AKHIR Agustus 2018 yang lalu, saya ikut kegiatan di Surabaya yang melibatkan banyak orang cacat, termasuk yang buta. Dalam acara itu, ditampilkan sebuah sendratari yang menampilkan beberapa orang cacat yang mewakili semua segi kecacatan fisik dan mental.
Kata-kata dari si buta sungguh menggugah: “Betapa indahnya dunia ini, walau aku hanya dapat meraba dalam gelap pekat hidupku. Betapa cantik Ayu dan gagah saudara-saudari di sekitarku, walau aku tak dapat melihatnya. Hanya mata hatiku yang mengatakan, betapa indahnya ciptaan Tuhan ini. Aku bersyukur bisa melihat dengan ‘mata hatiku’. Aku buta, tapi aku dapat melihat.”
Bacaan-bacaan suci hari ini memperlihatkan beberapa hal untuk direnungkan.
Pertama, Allah Mahakasih yang peduli dengan hidup manusia. Dia akan mengumpulkan sisa Israel, termasuk yang buta. Allah akan menuntun mereka, agar tidak tersandung dan jatuh (Yer 31:7-9).
Dan Allah yang Mahakasih, Allah yang peduli itu hadir dalam diri Yesus Almasih: “Apa yang kaukehendaki Kuperbuat bagimu?” (Mrk 10:46-52). Kehadiran Yesus untuk membuat orang buta melihat, orang bisu berbicara, yang lumpuh berjalan. Bahkan Yesus ikut merasakan penderitaan manusia, walau Dia adalah Imam Agung (Ibr 5:1-6).
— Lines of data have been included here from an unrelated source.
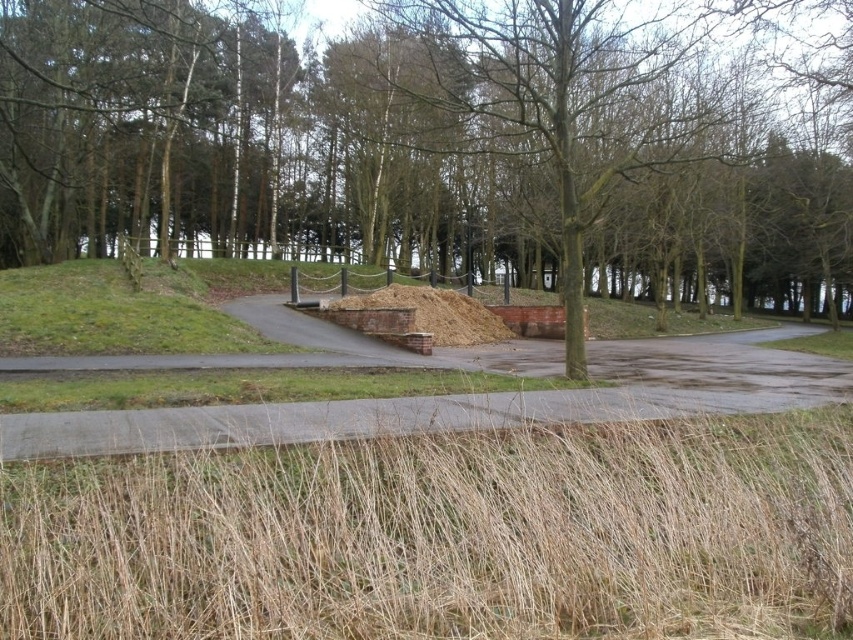 Consider the image. You are standing at the entrance of the park and see the dry grass at lower center and the brown woodpile at center. Which object is nearer to you?

The dry grass at lower center is closer to the viewer than the brown woodpile at center.

Based on the photo, you are a park maintenance worker who needs to place a new compost bin that is 2 meters wide. You see the brown bark tree at center and the brown woodpile at center. Which location can accommodate the compost bin?

The brown bark tree at center is bigger than the brown woodpile at center, so the compost bin that is 2 meters wide can be placed at the location of the brown bark tree at center. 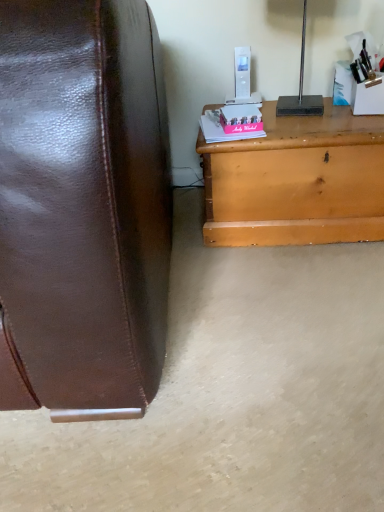 Where is `empty space that is ontop of wooden nightstand at right`? Image resolution: width=384 pixels, height=512 pixels. empty space that is ontop of wooden nightstand at right is located at coordinates (321, 119). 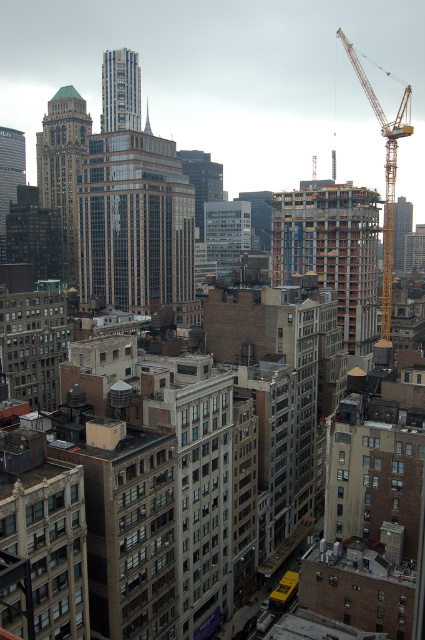 Question: Can you confirm if red brick construction at center is bigger than gold/brass/textured building at center?

Choices:
 (A) yes
 (B) no

Answer: (A)

Question: Which of the following is the farthest from the observer?

Choices:
 (A) yellow metallic crane at right
 (B) gold/brass/textured building at center

Answer: (B)

Question: Does red brick construction at center have a lesser width compared to gold/brass/textured building at center?

Choices:
 (A) no
 (B) yes

Answer: (A)

Question: Among these objects, which one is farthest from the camera?

Choices:
 (A) gold reflective glass skyscraper at upper center
 (B) glassy reflective skyscraper at center
 (C) red brick construction at center

Answer: (A)

Question: Can you confirm if glassy reflective skyscraper at center is positioned to the left of red brick construction at center?

Choices:
 (A) yes
 (B) no

Answer: (A)

Question: Which of the following is the closest to the observer?

Choices:
 (A) pos(163,289)
 (B) pos(56,116)
 (C) pos(133,56)

Answer: (A) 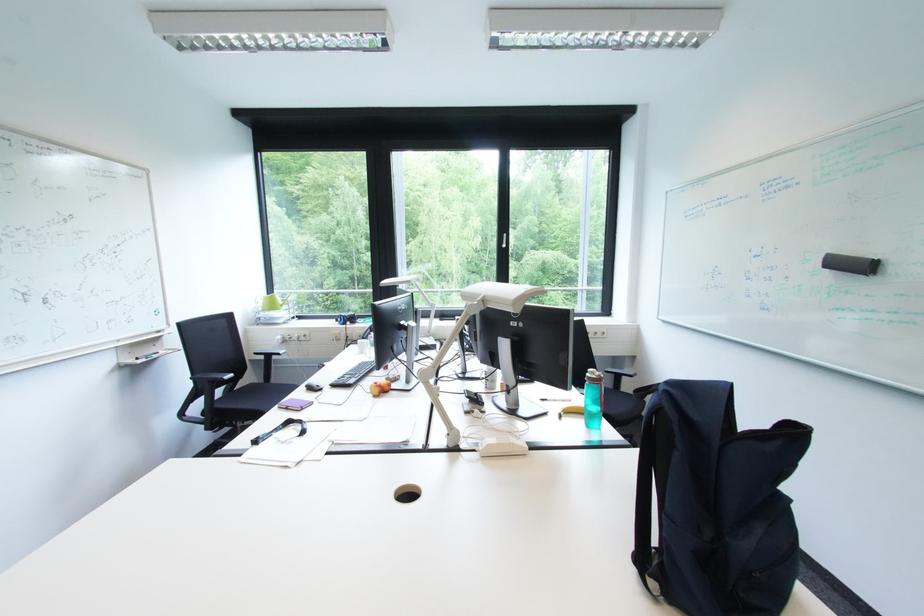 Image resolution: width=924 pixels, height=616 pixels. What do you see at coordinates (508, 240) in the screenshot? I see `a white window handle` at bounding box center [508, 240].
Kita mungkin tidak buta, tapi bisa jadi “mata hati” kita sedang buta. Kita kurang peka terhadap kejadian di sekitar kita. Kita kurang peduli terhadap kebutuhan sesama yang menderita, kebutuhan umum: masyarakat dan gereja.
Maka, hari ini juga mengutip kata-kata Bartimeus kita minta kepada Yesus: “Rabuni, semoga aku dapat melihat.”
Melihat dan tanggap dengan situasi dan kondisi sekitar kita dan bergwrak untuk memberi bantuan.
Doaku: Tuhan Yesus, melekkan mata hatiku untuk peka melihat penuh kasih sesama yang ada di sekitarku. Amin.